Square and non square video pixels : pixel aspect ratio and picture aspect ratio

July 21st, 2011

last update : November 14, 2011
Whereas pixels in the graphic and computer world are square, pixels in the old video world (PAL and NTSC) are non-square (Recommendation ITU-R BT.601-4). Video pixels in the HD world are, fortunately, square.

The term which describes this squareness or non-squareness is the pixel aspect ratio, expressed as a fraction of horizontal (x) pixel size divided by vertical (y) pixel size.

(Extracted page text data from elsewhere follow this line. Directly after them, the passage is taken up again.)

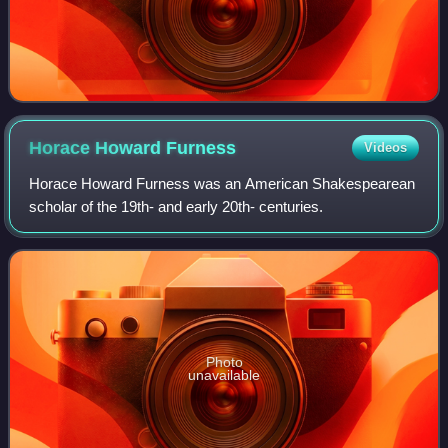
Horace Howard
Furness
Videos
Horace Howard Furness was an American Shakespearean
scholar of the 19th- and early 20th- centuries.
Photo
unavailable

The PAL (576i) pixel aspect ratio (PAR) is 59/54 (1,094), the NTSC (480i) pixel aspect ratio is 10/11.

The pixel aspect ratio must not be confused with the display aspect ratio (DAR) or where the common values are 4:3 and 16:9 (anamorphic format).

When doing a conversion of a video file from one size or format in another size or format, the resulting video geometry will be stretched or squished if the pixel aspect ratio is not accomodated. Usually the errors are small and there is no great damage in the result if the correct conversion factor is ignored. The difference can become critical if filters are applied or other synthetic effects are added.

More detailed informations are available in the lurker’s guide to video from Chris Pirazzi.

Another problem is that the commonly used digital video resolutions don’t exactly represent the actual 4:3 or 16:9 picture aspect ratios. All commonly used modern digital video standards  are based on their counterparts in analog video standards to avoid too many compatibility issues. The most used sampling rate in PAL and NTSC video systems is 13,5 Mhz.

PAL has a line length of 64 µs, of which 52 µs contains actual image information, the rest is reserved for horizontal blanking. 52 µs × 13.5 MHz = 702 samples per scanline. In the vertical direction, there are 574 complete lines and 2 half lines, giving a total of 576 scanlines. Thus, the active image area for a 4:3 or 16:9 frame at 13.5 MHz sampling is 702×576 pixels.

For NTSC, the same calculation gives an image area of 711×486 pixels.

Instead of using 702 or 711 samples per line, the digital video standard defines 720 samples (= pixels) per line to allow for little deviations from the ideal timing values and to use a common sampling rate of 13,5 Mhz.

When converting videos from one size to another, cropping or adding black side edges to the video is necessary to keep the correct image aspect ratio. Fortunately some video conversion softwares care for these conditions.

More details and a conversion table are available in the Quick Guide to Digital Video Resolution and Aspect Ratio Conversions maintained by Jukka Aho. Another useful tutorial about Pixel Aspect Ratio is available at the doom9.net website.

Ken Burns video effect

June 26th, 2011

The Ken Burns video effect is a popular name for a  panning and zooming effect used in video production from still imagery. The name refers to Kenneth Lauren “Ken” Burns,  an American director and producer of documentary films known for his style of using archival footage and photographs.

The technique is principally used in historical documentaries where film or video material is not available. The ffect is included in several movie edition softwares, for instance on the Windows platform in AVS Video Editor.

Will McGugan published a tutorial about the Ken Burns effect in javascript and canvas on his blog.

FOURCC.org

November 21st, 2010

FOURCC is short for “four character code” – an identifier for a video codec, compression format, color or pixel format used in media files. Another way to write FOURCC is 4CC. To find out which FOURCC’s are used within a media file, you need to use an application specialized to open and inspect the media file. Gspot, MediaInfo and ACIcodec are some of the tools supporting FOURCC.

A list of a few hundred video-codecs is available at the FOURCC website, a list of RGB- and YUV-pixel formats is available at the same site.

For audio codecs it is not FOURCC’s that is used, but rather audio tags, or an audio identifier – that identifies one specific audio codec or one type of audio compression scheme. An audio tag is an integer decimal value, often specified as a HEX value.

A great website about video- and audio-codecs is MovieCodec Forums/Downloads.